Though what he said made sense she wasn’t sure each taking a different road was a good idea. She was the Holder and he the Chosen, two halves of a whole. She sighed. Until he believed they were, they couldn’t fulfill the roles given to them by the Blue.
“Then once we reach Desert’s Edge thee believe we should separate?”
“We’ll do what we must.” Nalor groaned. “I thought when we destroyed the stronghold our battles were over. They weren’t, so we must work toward a final ending.”
“When do we leave?”
“I’ll speak with my men. They’ll be driving most of the bovines, goats and silk sheep to Desert’s Edge and then taking them to the lands beyond the forest.”
“What about the shoats?”
He laughed. “They’ll be taken in cages lest they make for freedom. Shoats can’t be herded.” He rose. “I’ll go and speak to them and let thee know.”
She looked up. “I wish we didn’t have to separate.”
He grasped her hands and pulled her to her feet. “Though the choice isn’t mine, I feel we must.”
She kept her head lowered. “Are you sure there’s no way we can stay together?”
“Once we complete our tasks we will be.” He released her hands.
She heard the same desire in his voice as she felt, but there was a dark undertone of sadness in his manner. She wanted to offer comfort but she couldn’t find the words. This time when he reached the forest he would cede his claim to his family estate. He’d lost so much to the mages. His home, wife and children as well as his brother and his parents were gone. Though he was her Chosen, memories of his dead loved ones remained to taint anything that rose between them. Until the ghosts were quieted they were Holder and Chosen only. Would he hold his pain inside forever? Would he ever admit he needed her?
“I’ll see thee later,” he said.
She watched him walk away. For a few moments she stared after him, then walked to where Mara worked. “What can I do?”
“Help me with these dressing mixtures.” Mara smiled. “I can’t believe I hold a Jewel and am other than a servant named as an eternal child by the Desert Riders.”
“Strange are the ways of fate. Once I believed I would be stuck on an isle forever but I was rescued. What will you do when the injured are healed?”
“Solve the prophecy. Lajin and I have been discussing what we will do after that day comes.”
“Where will you go?” Would the Green Holder come to the desert?
“We haven’t decided. Desert’s Edge for sure.

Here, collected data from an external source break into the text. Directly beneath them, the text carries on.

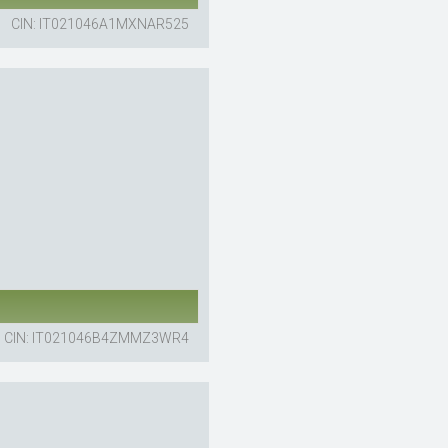
CIN: IT021046A1MXNAR525
CIN: IT021046B4ZMMZ3WR4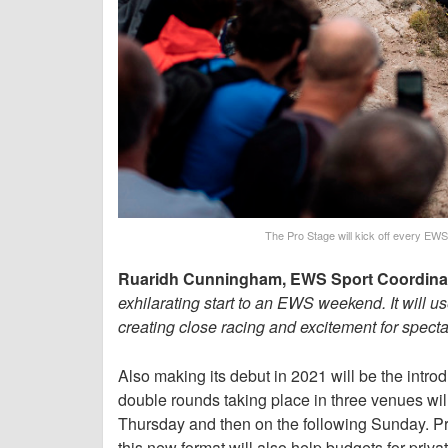
The Pro Stage will kick off every EWS 
Ruaridh Cunningham, EWS Sport Coordinato
exhilarating start to an EWS weekend. It will 
creating close racing and excitement for spectato
Also making its debut in 2021 will be the int
double rounds taking place in three venues will
Thursday and then on the following Sunday. Pro
this new format will also help budgets for priv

Lajin wants to find a young man the mages took from the village on the day they forced Lajin to go with them.”
Stilenta stirred a kettle and savored the aroma of the blended medicinals. “Why not come to the desert with me?”
Mara shook her head. “The desert is the last place I would go. Though I lived with the Blue clan from the day I was found wandering in the desert, they treated me as less than a person. One of them, Tomon, even thought to harm me and then give me to the mages.”
“Why would he do that?”
“Seems the mages knew I would hold a Jewel. Tomon was in this stronghold for a time. He’s Lajin’s cousin and also a grandson of one of the dead Master mages.”
Stilenta sighed. So she would be alone again. “Don’t you want to show the Desert Riders what you are?”
Mara shook her head. “They’ll hear. I have no desire to return to a place where no one valued me. Not that they were cruel, except for Tomon and his mother. But to the others I was nothing.”
“You don’t want to be one of the two who heals the land. I can cleanse the wells but I can’t turn the sand to grass.”
Mara scooped some of the thickened herbs into a large bowl. “Not even then. My prophecy seems to lead away from the desert. Will you come and help me change dressings?”
“Of course.” Stilenta sighed. She would travel by herself for the wells were far apart and only the largest oases were settled. The time on the isle after her mother’s death had been solitary. She had endured the silence and emptiness but she hadn’t liked a moment of her days there. Since her rescue the presence of other people made her feel secure. Could she handle being alone for a lunar or two?